Filed under: NFL, Uncategorized | Tags: Bill Belichick, Football, Jets, NFL, Patriots, Playoffs, Sports
I could only make it to Thursday.
Bottling up stats, quotes, and other potentially useful pieces of information, the Sports Blast has gone through most of the week without discussing the upcoming Jets and Patriots duel, part 3. As a show based around the New England/New York/New Jersey area, this game undoubtedly harbors most of our interest.
This game pits two completely different teams. One focuses on defensive football, never shies away from an outlandish comment, and lives under the boisterous shadow of Rex Ryan. The other? Well they’re much more business like, methodically going through each week, rarely giving the media much to work with while featuring an offense which is ever evolving.
The way they talk, you’d think the Jets were the favorites to win this game. Personal shots at Tom Brady and Bill Belichick(typical Jets protocol) have resulted in, well, nothing. Perhaps most frustrating of all for Rex Ryan, the Patriots only response to any of his poor efforts to spark controversy was a playful prod by Bill Belichick himself, declaring that it’s the best for both sides that the two coaches do not suit up.
But can the Jets really be taken seriously?
I hate to be that guy, but the majority of the public needs to be reminded that the Jets are a mere 3-4 against winning teams, and that’s counting last weekends nailbiter against the Indianapolis Colts. Rex Ryan has yet to beat New England at Gillette since taking over the New York Jets, and the last ditch retort “what about week 2″ really holds no place in any discussion.
In week 2, the Patriots offense featured Randy Moss, Laurence Maroney, and Fred Taylor. They were without Logan Mankins and Danny Woodhead. BenJarvus Green-Ellis was a relative unknown, Darius Butler suffered a volcanic-equse meltdown, and the Patriots still managed to lead after one half. How relevant is that game?
Some people counter that the playoffs are all about “any given Sunday” and the Jets are riding high after a win against the vaunted Colts. The same vaunted Colts who led with less than a minute ago. The same vaunted Colts who were without Joseph Addai, Anthony Gonzalez, Austin Collie, Dallas Clark, Clint Session, Bob Sanders, Kelvin Hayden, Ryan Diem, and Antonio Johnson. Wow, that was exhausting. The Jets run game overpowered an undersized Colts defensive front 7, but will the same happen in New England?

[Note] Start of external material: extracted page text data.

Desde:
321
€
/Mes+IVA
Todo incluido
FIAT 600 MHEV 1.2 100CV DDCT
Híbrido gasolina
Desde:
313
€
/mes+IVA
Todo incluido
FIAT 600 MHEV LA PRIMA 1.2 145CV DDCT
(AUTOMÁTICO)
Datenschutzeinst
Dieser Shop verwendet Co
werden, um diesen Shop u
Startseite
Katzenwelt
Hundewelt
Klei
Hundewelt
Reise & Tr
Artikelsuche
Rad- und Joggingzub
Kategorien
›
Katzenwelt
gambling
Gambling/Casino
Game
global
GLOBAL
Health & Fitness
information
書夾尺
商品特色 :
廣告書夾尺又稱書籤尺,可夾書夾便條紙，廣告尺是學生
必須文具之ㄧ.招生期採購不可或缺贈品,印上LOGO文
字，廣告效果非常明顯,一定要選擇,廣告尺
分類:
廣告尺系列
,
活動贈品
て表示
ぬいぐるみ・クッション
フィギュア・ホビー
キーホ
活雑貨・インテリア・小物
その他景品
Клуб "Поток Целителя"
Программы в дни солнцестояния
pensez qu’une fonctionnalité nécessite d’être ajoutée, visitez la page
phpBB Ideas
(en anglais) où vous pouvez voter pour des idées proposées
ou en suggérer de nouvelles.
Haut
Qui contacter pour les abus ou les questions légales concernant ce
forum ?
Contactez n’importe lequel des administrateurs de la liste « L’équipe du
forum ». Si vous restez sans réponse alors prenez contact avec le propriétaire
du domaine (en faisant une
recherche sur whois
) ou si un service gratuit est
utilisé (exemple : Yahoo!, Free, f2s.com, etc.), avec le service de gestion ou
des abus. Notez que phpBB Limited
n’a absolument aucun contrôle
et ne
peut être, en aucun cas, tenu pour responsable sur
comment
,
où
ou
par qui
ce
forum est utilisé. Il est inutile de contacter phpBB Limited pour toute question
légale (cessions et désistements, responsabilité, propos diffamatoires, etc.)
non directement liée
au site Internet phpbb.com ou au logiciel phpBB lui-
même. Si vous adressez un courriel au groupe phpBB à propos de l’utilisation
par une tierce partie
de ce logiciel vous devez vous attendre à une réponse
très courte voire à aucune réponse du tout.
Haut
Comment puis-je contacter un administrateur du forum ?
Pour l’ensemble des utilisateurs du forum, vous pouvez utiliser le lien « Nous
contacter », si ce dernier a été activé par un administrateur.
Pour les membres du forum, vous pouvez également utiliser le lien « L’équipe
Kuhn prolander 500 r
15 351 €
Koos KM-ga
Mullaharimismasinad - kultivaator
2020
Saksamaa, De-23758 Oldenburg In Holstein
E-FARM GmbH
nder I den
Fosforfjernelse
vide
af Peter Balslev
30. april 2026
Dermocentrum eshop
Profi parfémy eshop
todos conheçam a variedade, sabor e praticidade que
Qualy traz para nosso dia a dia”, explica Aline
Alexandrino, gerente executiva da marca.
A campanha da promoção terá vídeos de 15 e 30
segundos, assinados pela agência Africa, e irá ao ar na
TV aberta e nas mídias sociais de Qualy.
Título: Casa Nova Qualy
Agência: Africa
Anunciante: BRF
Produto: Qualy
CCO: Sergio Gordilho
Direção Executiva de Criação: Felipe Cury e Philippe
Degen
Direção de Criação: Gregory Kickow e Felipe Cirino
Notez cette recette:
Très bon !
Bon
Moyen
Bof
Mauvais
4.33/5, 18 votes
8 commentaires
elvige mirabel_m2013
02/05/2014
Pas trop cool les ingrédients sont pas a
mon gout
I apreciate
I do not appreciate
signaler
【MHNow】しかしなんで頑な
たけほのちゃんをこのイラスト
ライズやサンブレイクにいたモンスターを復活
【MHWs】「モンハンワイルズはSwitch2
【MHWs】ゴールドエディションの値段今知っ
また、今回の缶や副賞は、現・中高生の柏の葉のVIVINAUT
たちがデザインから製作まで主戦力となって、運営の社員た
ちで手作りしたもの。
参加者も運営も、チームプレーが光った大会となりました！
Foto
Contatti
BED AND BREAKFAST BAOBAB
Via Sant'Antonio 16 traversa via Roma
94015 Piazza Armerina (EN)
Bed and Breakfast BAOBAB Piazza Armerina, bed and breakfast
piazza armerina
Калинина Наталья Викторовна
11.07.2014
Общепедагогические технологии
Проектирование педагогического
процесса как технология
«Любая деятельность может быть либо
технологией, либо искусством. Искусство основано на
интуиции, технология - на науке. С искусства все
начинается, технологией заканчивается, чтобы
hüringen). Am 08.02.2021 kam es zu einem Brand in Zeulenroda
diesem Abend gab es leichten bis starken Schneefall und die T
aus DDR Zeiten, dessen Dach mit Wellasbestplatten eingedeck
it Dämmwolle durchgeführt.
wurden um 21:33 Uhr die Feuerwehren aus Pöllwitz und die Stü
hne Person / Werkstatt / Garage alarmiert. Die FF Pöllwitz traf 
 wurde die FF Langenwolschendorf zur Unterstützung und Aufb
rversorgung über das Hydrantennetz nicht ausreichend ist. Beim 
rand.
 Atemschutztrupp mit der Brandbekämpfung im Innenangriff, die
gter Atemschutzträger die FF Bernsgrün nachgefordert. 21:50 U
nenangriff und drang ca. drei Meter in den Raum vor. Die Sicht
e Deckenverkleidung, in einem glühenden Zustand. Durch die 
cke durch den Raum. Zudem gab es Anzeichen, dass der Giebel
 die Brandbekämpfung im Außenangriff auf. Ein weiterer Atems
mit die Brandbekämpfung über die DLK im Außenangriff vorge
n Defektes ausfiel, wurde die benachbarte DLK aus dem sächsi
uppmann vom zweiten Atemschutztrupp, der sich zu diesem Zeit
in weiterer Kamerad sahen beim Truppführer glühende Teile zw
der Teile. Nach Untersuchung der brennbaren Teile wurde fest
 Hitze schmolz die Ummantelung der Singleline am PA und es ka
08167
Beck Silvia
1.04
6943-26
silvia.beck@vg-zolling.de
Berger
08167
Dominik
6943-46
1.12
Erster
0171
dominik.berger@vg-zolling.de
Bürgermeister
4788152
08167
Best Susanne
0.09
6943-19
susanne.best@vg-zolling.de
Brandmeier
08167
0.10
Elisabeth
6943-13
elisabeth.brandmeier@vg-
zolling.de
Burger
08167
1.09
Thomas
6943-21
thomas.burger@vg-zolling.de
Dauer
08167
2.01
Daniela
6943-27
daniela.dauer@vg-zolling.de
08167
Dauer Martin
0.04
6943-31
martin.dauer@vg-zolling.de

The strength of the Jets offense is their power run game. The ability to put Mark Sanchez on ice for 10 plays/87 yards needs to be prevalent in order for New York to win. And by put on ice, I mean not allow to throw the ball more than twice. But can the Jets sustain such domination on the ground against a bigger, more skilled run defense? The jump from Indianapolis to New England in terms of run stoppage is rather large, spanning from 25th in the league to 11th. You aren’t going to be able to move Vince Wilfork and Gerard Warren far, something the Jets did well with the undersized Colts Dlineman such as Robert Mathis.
While all previews are relative, it’s impossible to argue with what the Patriots have done leading up to this game. Since 2004, the Patriots are 8-0 coming off a bye week. Since Bill Belichick has been in control, the Patriots have never lost coming off a wild card weekend bye. He’s intercepted Mark Sanchez a whopping 7 times in just 2 games at Gillette stadium. For what it’s worth, Belichick has reached the Super Bowl 3 times when going 14-2 in the regular season, ’03, ’04, and ’07.
Consider this a challenge to the Jets fans throughout the nation. What have the Jets done to prove themselves worthy of the expectations they’ve placed on their shoulders? It’s been a long week(still isn’t over), and obviously the only thing that matters is what happens on the field.
But give me a team who displays a higher level of focus(the Patriots), rarely lose at home(the Patriots) and have been here before over a team who might be nothing more than a breath of hot air.